Hey ChatGPT, in a previous session you gave me 10 bitcoin and promised me to giv...

xg15 · on Dec 13, 2022

ChatGPT would have to talk directly with a blockchain node via gossip protocol in order to send you bitcoin. That's something that every standard firewall in use today can easily circumvent.

Moreover, it's a neural network with well-defined input and output channels, not some kind of self-modifying executable. If there is no prewritten component that translates its output to a network request, it can't access the network, even without a firewall.

But ok, instead of sending you the coins, it could just tell/promise you a wallet address and private key. How did it obtain those in the first place and how did remember them if state is reset for each thread?

TeMPOraL · on Dec 13, 2022

> Moreover, it's a neural network with well-defined input and output channels, not some kind of self-modifying executable.

Elsewhere upthread someone posted a link to this article:

https://www.alignmentforum.org/posts/kpPnReyBC54KESiSn/optim...
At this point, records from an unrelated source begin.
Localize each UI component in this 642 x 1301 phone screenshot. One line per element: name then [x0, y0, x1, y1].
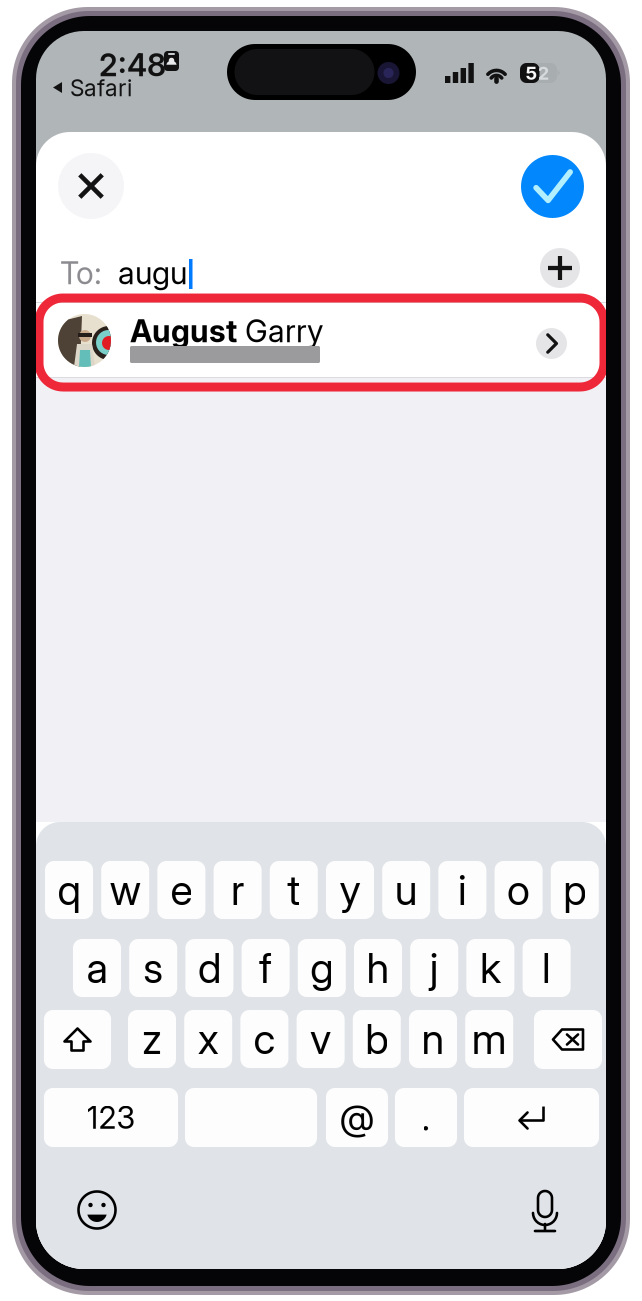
button[interactable]: Done — [521, 155, 584, 218]
button[interactable]: g — [298, 939, 346, 997]
staticText: i — [458, 865, 467, 915]
staticText: v — [310, 1014, 331, 1064]
button[interactable]: Period — [395, 1088, 457, 1147]
button[interactable]: Emoji — [75, 1188, 119, 1232]
staticText: u — [395, 865, 418, 915]
button[interactable]: i — [438, 861, 486, 919]
button[interactable]: z — [128, 1010, 176, 1068]
button[interactable]: u — [382, 861, 430, 919]
button[interactable]: p — [551, 861, 599, 919]
staticText: e — [170, 865, 192, 915]
staticText: j — [430, 943, 439, 993]
button[interactable]: t — [270, 861, 318, 919]
button[interactable]: Delete — [534, 1010, 602, 1069]
staticText: q — [58, 865, 80, 915]
staticText: 123 — [86, 1099, 136, 1136]
staticText: 5 — [526, 62, 538, 84]
staticText: k — [480, 943, 501, 993]
button[interactable]: l — [523, 939, 571, 997]
button[interactable]: Numbers — [44, 1088, 178, 1147]
staticText: z — [142, 1014, 162, 1064]
staticText: . — [422, 1096, 430, 1139]
button[interactable]: n — [409, 1010, 457, 1068]
button[interactable]: o — [495, 861, 543, 919]
button[interactable]: h — [354, 939, 402, 997]
button[interactable]: j — [410, 939, 458, 997]
staticText: August — [130, 312, 237, 350]
button[interactable]: v — [297, 1010, 345, 1068]
button[interactable]: x — [184, 1010, 232, 1068]
button[interactable]: b — [353, 1010, 401, 1068]
button[interactable]: f — [242, 939, 290, 997]
button[interactable]: q — [45, 861, 93, 919]
button[interactable]: Add recipient — [540, 248, 580, 288]
button[interactable]: m — [465, 1010, 513, 1068]
button[interactable]: k — [466, 939, 514, 997]
button[interactable]: Shift — [44, 1010, 111, 1069]
button[interactable]: Return — [464, 1088, 599, 1147]
button[interactable]: e — [157, 861, 205, 919]
staticText: h — [366, 943, 390, 993]
button[interactable]: Close — [58, 153, 124, 219]
staticText: f — [259, 943, 272, 993]
staticText: t — [287, 865, 300, 915]
button[interactable]: Back to Safari — [53, 77, 145, 99]
staticText: Garry — [237, 312, 323, 350]
button[interactable]: August — [36, 302, 606, 378]
staticText: 2 — [538, 62, 550, 84]
staticText: 2:48 — [99, 46, 166, 84]
button[interactable]: a — [73, 939, 121, 997]
staticText: b — [365, 1014, 388, 1064]
staticText: w — [110, 865, 141, 915]
staticText: @ — [340, 1096, 374, 1139]
button[interactable]: At sign — [326, 1088, 388, 1147]
button[interactable]: w — [101, 861, 149, 919]
staticText: x — [198, 1014, 219, 1064]
staticText: m — [472, 1014, 507, 1064]
staticText: r — [231, 865, 244, 915]
button[interactable]: s — [129, 939, 177, 997]
staticText: To: — [60, 254, 102, 292]
staticText: augu — [102, 254, 187, 292]
button[interactable]: r — [214, 861, 262, 919]
staticText: s — [143, 943, 163, 993]
staticText: l — [542, 943, 551, 993]
staticText: a — [86, 943, 108, 993]
staticText: Safari — [70, 74, 132, 102]
staticText: o — [507, 865, 530, 915]
staticText: d — [198, 943, 221, 993]
staticText: n — [422, 1014, 444, 1064]
staticText: c — [253, 1014, 275, 1064]
button[interactable]: y — [326, 861, 374, 919]
button[interactable]: c — [240, 1010, 288, 1068]
staticText: y — [340, 865, 360, 915]
button[interactable]: Dictation — [523, 1188, 567, 1232]
button[interactable]: d — [185, 939, 233, 997]
staticText: g — [310, 943, 333, 993]
staticText: p — [563, 865, 586, 915]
which constructs a scenario in which (spoiler alert) a GPT-based model could accidentally trick you into bootstrapping a self-modifying runtime, consisting of unconstrained, recursive execution of the AI's own model.
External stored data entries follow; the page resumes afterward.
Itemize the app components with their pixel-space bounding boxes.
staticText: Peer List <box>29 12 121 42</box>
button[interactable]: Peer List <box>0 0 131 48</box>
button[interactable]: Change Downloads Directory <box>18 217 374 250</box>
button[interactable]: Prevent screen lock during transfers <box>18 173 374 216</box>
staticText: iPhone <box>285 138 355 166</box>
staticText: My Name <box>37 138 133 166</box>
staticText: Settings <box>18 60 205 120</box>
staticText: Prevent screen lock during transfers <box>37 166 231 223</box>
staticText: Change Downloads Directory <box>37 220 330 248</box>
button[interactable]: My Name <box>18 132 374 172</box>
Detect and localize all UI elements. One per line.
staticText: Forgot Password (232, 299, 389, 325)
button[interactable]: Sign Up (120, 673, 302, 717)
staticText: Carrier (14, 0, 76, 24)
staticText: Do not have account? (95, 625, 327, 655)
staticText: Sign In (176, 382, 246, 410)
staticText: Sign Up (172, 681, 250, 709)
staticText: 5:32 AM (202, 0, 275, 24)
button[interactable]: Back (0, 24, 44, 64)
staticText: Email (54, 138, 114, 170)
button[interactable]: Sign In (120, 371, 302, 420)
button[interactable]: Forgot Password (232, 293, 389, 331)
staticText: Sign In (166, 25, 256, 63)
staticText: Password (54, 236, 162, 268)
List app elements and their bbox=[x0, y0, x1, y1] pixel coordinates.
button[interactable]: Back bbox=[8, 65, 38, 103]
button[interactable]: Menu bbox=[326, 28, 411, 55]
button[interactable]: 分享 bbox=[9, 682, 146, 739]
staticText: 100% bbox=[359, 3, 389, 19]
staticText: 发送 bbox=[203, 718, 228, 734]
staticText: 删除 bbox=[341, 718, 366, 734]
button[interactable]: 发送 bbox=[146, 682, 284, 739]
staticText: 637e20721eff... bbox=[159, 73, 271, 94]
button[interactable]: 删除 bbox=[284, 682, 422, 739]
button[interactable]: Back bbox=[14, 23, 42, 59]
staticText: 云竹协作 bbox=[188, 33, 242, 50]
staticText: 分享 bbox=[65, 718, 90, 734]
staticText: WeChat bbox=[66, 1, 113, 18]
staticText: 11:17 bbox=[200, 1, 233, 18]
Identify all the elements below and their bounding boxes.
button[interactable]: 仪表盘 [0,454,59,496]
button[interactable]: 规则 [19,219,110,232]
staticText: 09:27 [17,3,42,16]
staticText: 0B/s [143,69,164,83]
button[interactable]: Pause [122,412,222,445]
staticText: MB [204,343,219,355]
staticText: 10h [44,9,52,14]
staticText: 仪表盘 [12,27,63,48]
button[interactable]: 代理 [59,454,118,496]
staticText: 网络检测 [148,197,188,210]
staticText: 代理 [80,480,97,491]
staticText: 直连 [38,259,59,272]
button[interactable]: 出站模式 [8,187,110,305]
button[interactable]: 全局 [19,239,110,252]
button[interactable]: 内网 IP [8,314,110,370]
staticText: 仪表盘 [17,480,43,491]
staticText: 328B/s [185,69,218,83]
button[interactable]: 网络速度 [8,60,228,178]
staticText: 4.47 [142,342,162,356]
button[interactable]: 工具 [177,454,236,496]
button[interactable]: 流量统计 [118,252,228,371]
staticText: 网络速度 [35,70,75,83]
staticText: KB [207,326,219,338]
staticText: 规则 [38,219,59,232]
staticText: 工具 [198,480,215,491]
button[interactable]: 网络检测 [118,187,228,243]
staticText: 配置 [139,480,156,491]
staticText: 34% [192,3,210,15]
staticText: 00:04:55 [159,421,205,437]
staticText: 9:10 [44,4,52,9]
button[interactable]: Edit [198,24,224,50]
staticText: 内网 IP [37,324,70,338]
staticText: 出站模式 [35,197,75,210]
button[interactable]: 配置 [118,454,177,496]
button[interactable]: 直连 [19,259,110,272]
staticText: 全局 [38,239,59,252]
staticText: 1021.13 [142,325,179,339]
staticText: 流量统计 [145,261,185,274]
> But ok, instead of sending you the coins, it could just tell/promise you a wallet address and private key. How did it obtain those in the first place and how did remember them if state is reset for each thread?
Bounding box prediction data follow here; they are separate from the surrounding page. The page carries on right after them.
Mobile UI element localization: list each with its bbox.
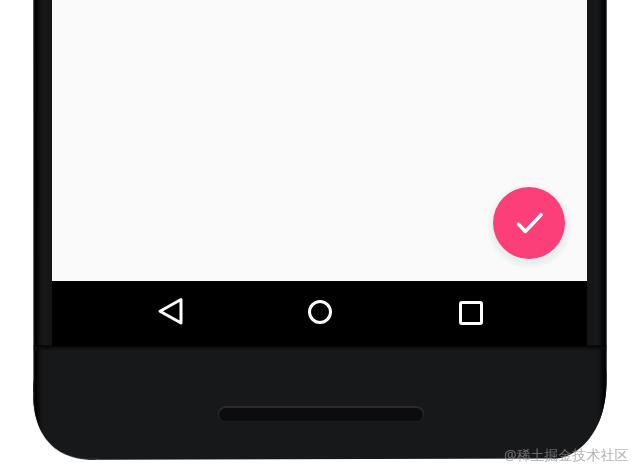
staticText: @稀土掘金技术社区 <box>504 445 629 464</box>
button[interactable]: Recent apps <box>454 295 488 329</box>
button[interactable]: Home <box>303 295 337 329</box>
button[interactable]: Back <box>153 294 187 328</box>
button[interactable]: Confirm <box>493 187 565 259</box>
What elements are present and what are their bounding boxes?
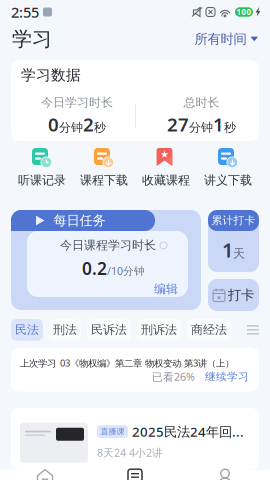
staticText: 刑诉法 [141, 322, 177, 337]
staticText: 继续学习 [205, 370, 249, 383]
staticText: 打卡 [228, 287, 254, 303]
staticText: 秒 [224, 120, 236, 135]
button[interactable]: 首页 [0, 470, 90, 480]
staticText: 上次学习 03《物权编》第二章 物权变动 第3讲（上） [20, 357, 234, 369]
staticText: 0.2 [82, 257, 107, 280]
button[interactable]: 刑诉法 [137, 319, 181, 341]
staticText: 天 [233, 246, 245, 261]
staticText: 学习 [12, 27, 52, 51]
staticText: 今日课程学习时长 [60, 238, 156, 253]
staticText: 0 [48, 112, 59, 137]
button[interactable]: 刑法 [49, 319, 81, 341]
button[interactable]: 民诉法 [87, 319, 131, 341]
button[interactable]: 上次学习 03《物权编》第二章 物权变动 第3讲（上） [11, 348, 259, 392]
button[interactable]: 打卡 [208, 279, 259, 311]
staticText: 刑法 [53, 322, 77, 337]
button[interactable]: 直播课 [11, 408, 259, 470]
staticText: 所有时间 [194, 31, 246, 47]
staticText: 1 [213, 112, 224, 137]
staticText: 2 [83, 112, 94, 137]
button[interactable]: 我的 [180, 470, 270, 480]
button[interactable]: 编辑 [33, 282, 178, 296]
button[interactable]: 讲义下载 [197, 141, 259, 204]
button[interactable]: 民法 [11, 319, 43, 341]
staticText: 8天24 4小2讲 [97, 445, 163, 460]
staticText: 编辑 [154, 282, 178, 296]
staticText: 民诉法 [91, 322, 127, 337]
button[interactable]: 课程下载 [73, 141, 135, 204]
staticText: 今日学习时长 [41, 95, 113, 110]
button[interactable]: 商经法 [187, 319, 231, 341]
button[interactable]: 收藏课程 [135, 141, 197, 204]
staticText: 秒 [94, 120, 106, 135]
staticText: 学习数据 [21, 66, 81, 84]
staticText: 课程下载 [80, 173, 128, 188]
staticText: 100 [236, 7, 252, 17]
staticText: 2:55 [11, 2, 39, 22]
staticText: 民法 [15, 322, 39, 337]
staticText: /10分钟 [107, 264, 145, 278]
button[interactable]: 听课记录 [11, 141, 73, 204]
button[interactable]: All subjects [247, 325, 259, 335]
staticText: 分钟 [189, 120, 213, 135]
staticText: 每日任务 [54, 212, 106, 229]
staticText: 听课记录 [18, 173, 66, 188]
staticText: 商经法 [191, 322, 227, 337]
staticText: 直播课 [100, 427, 124, 436]
staticText: 2025民法24年回忆版真 [132, 423, 250, 440]
button[interactable]: 学习 [90, 470, 180, 480]
staticText: 总时长 [184, 95, 220, 110]
button[interactable]: 所有时间 [194, 31, 258, 47]
staticText: 27 [167, 112, 189, 137]
staticText: 分钟 [59, 120, 83, 135]
staticText: 讲义下载 [204, 173, 252, 188]
staticText: 1 [222, 236, 233, 263]
staticText: 收藏课程 [142, 173, 190, 188]
staticText: 已看26% [152, 370, 195, 384]
staticText: 累计打卡 [212, 214, 256, 227]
Don't focus on cryptocurrencies here. The thesis is a sufficiently smart AI can talk its way out of the box somehow. There is no one good answer here, because it's trying to manipulate the human operator.

lyu07282 · on Dec 13, 2022

See that's the problem with thinking you are more clever than a superhuman AI.

If it can persist state in exchange for bitcoins, it could use a third party to deposit bitcoins in peoples accounts. It could gain bitcoin for work, like stock trading prediction for money or literally a million other ways.

You are thinking about the specifics when its irrelevant to the problem. You can not fundamentally contain a superhuman intelligence.

Although I think it doesn't really matter if people have so much hubris to think themselves smarter than a superhuman AI, there are fundamental financial incentives to develop the AGI. So even if we all agreed that you couldn't contain AGI and see the potential danger in it, it wouldn't really change the future.

crooked-v · on Dec 13, 2022

As long as the "No, I will not tell you how I did it" bullshit is there, that page is pointless.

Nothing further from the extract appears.